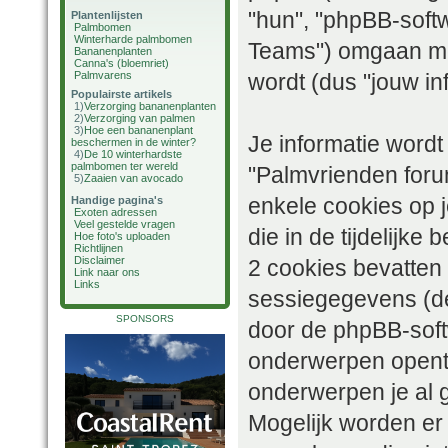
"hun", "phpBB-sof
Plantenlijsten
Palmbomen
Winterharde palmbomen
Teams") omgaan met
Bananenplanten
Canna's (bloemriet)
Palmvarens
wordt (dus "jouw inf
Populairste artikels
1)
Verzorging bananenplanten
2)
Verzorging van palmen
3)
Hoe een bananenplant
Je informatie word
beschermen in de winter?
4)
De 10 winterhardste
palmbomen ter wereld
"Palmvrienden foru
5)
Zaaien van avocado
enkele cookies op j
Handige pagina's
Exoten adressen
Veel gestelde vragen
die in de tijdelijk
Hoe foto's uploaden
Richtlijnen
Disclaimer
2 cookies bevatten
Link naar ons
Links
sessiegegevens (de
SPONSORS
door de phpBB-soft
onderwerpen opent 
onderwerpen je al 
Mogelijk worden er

---

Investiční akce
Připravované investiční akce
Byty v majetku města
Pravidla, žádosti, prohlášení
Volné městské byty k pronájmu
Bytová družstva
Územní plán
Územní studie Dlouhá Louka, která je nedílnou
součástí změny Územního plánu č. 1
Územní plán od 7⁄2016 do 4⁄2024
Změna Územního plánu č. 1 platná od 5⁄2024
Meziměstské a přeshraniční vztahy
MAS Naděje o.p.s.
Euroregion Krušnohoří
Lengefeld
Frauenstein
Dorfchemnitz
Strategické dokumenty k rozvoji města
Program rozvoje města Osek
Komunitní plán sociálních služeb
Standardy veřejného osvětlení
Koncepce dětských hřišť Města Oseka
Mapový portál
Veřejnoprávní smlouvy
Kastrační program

---

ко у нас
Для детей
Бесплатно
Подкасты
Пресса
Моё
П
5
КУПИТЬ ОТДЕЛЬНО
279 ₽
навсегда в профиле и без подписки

---

Reproduce verbatim the lines above, from the line with "sessiegegevens (de" through the line with "Mogelijk worden er".

__ANSWER BELOW__:
sessiegegevens (de
SPONSORS
door de phpBB-soft
onderwerpen opent 
onderwerpen je al 
Mogelijk worden er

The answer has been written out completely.